When I look through the novella category, it seems the readership (or at least, the number of likes on stories) is lower, and I'm wondering if this is because the parts that are published don't fall under a specific kink heading, so they're less likely to be read.

I really want people to read my story, but I'm not sure how to best go about it. There is actually a story element, that I hope lends to the theme of the story, which is kind of a 'guy learns about consent the hard way' - but this means I can't cut it up into pieces and post into separate categories the way I might like to, because there's not enough 'sexy' in some pieces t count as erotica as the characters are built out (I'm guessing that might be one suggestion - make sure there's enough sexy in each portion to hold readers' attention).

So, I'm wondering how to best tackle this. And given I can't categorise in non-con, or MM, which I understand upset some people when they stumble across it accidentally, I'm thinking the best approach is to put a disclaimer header on each part explaining all of this, for people who care, and just hope people look into the novella section and see it.

Any thoughts?
 
In e-publishing terms, 50,000-to-60,000 words is a novel, not a novella. I suspect that the lack of obvious subject category is what keeps readers from browsing--and reading--in the novella/novel category. Folks are publishing humongous tomes straight to the subject categories here, so you might consider just doing that.
 
Good point. So, you think split it up, put some warnings on it, and maybe give people an idea of where the sexy starts, so they can skip ahead if they don't want all the prelude?
 
If you don't want to split it up for some reason or another, you can post it as one entry to the dominant story category. There are people posting full novels to the themed contests here in subject categories with twenty or more Lit. pages (and doing well in the contests because the system here benefits stories of lengths that make downvoters give up before getting to the end).
 
Good point. So, you think split it up, put some warnings on it, and maybe give people an idea of where the sexy starts, so they can skip ahead if they don't want all the prelude?
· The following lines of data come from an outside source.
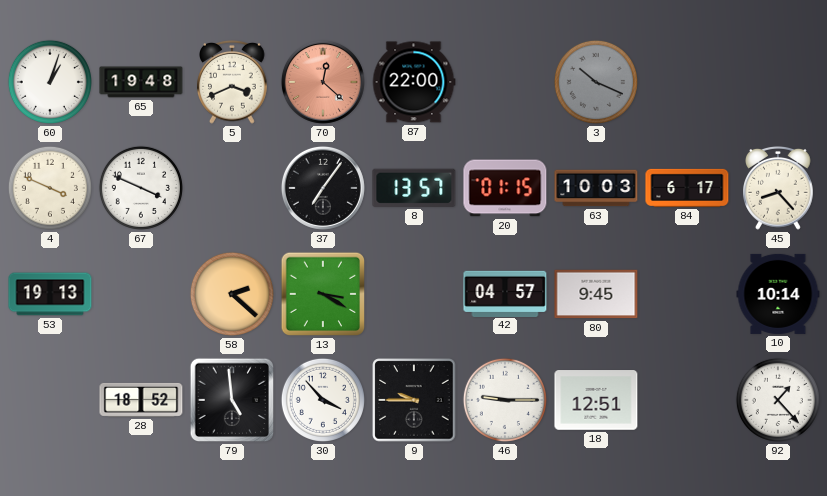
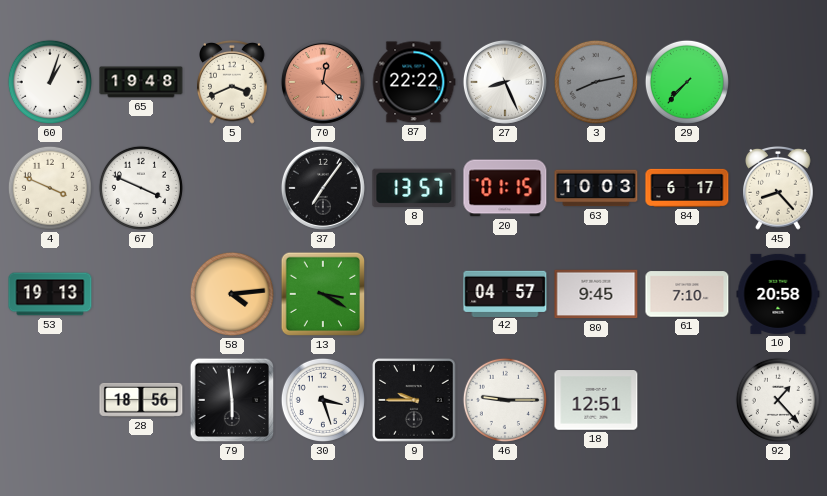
87: 22:00 -> 22:22
27: none -> 8:26
3: 10:19 -> 8:13
29: none -> 7:37
58: 2:22 -> 4:14
61: none -> 7:10
10: 10:14 -> 20:58
28: 18:52 -> 18:56
79: 4:59 -> 5:59
30: 3:53 -> 3:27
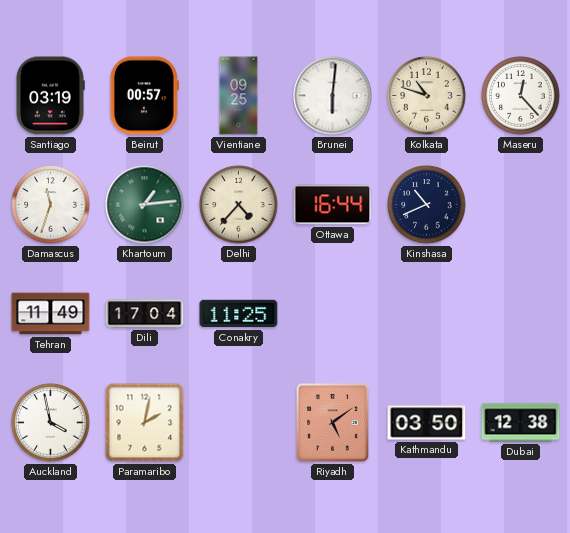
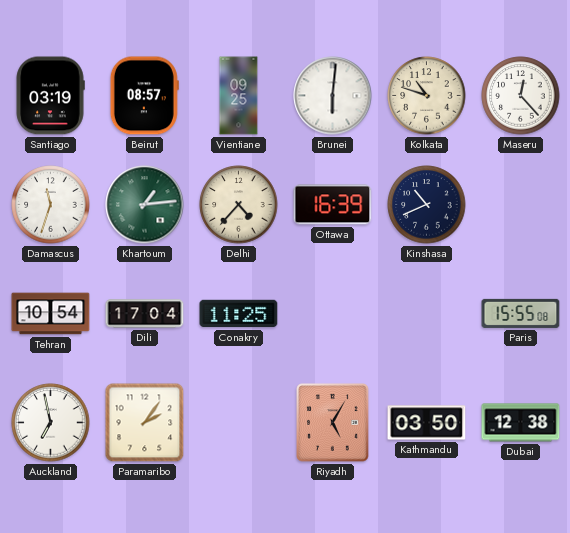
Beirut: 00:57 -> 08:57
Ottawa: 16:44 -> 16:39
Tehran: 11:49 -> 10:54
Paris: none -> 15:55
Auckland: 3:58 -> 6:58
Paramaribo: 2:02 -> 2:06
Riyadh: 5:09 -> 5:05
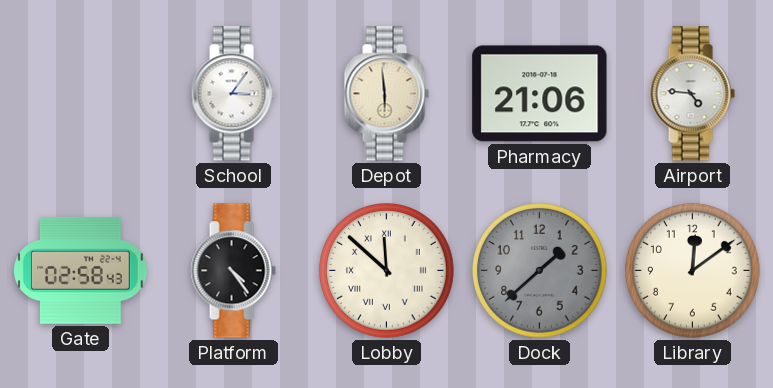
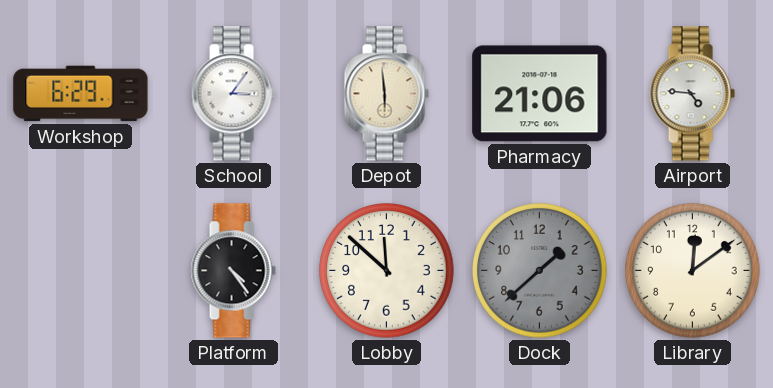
Workshop: none -> 6:29
Gate: 02:58 -> none
Lobby numerals: Roman -> Arabic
I've done 35k words as as one story and not many readers complained. Most liked them and the score was good. I always write a note at the start now wigh a length advisory. If tg e sex doesn't com e to later on I say that too. Set some expectations and post it in the subject category. Thats what I do anyhow.
 
I don't write for readers requiring babysitting, so, although I'll give a chapter count and estimated last posting date note up front of a multichapter series, I don't do any other babysitting and hand holding in story notes. And I only give the chapter count and an estimated clearing date because there are so many here walking out on the readers and not completing their series. I want my readers to know the story was completed before I started posting it and that I'm not going to let it drag on until they've lost context with it.
 
The second or third place winning story in the Winter Holiday contest was 21 pages according to the Lit count, which translates to between 75,000 and 78,750 words, depending on how many words were on the last page.
 
Slightly off topic, but modern novellas tend to be between 18k and 40k words. A good few Lit authors seem incapable of writing a shopping list with such concision.
 
Thanks everyone for your comments. Because this is my first attempt at a full erotic novel, I've been reading a few of the best selling ones, and I see that a lot of the prelude in mine could be removed without harming the story... like coming into a film's narrative at the right moment. So, while it's good to have all that back story behind the characters, and to let that shape their motivations, I don't think it all needs to be in the final. Which will bring the word count down and also let the story get off to a stronger start.

I chopped 6 chapters off the front (very short chapters) and as suggested, I'll post the whole thing once it's finished in non-con as that sounds like the way to go.

Really appreciate the advice! :)
 
As a rule readers read as long as the story is good, regardless of length.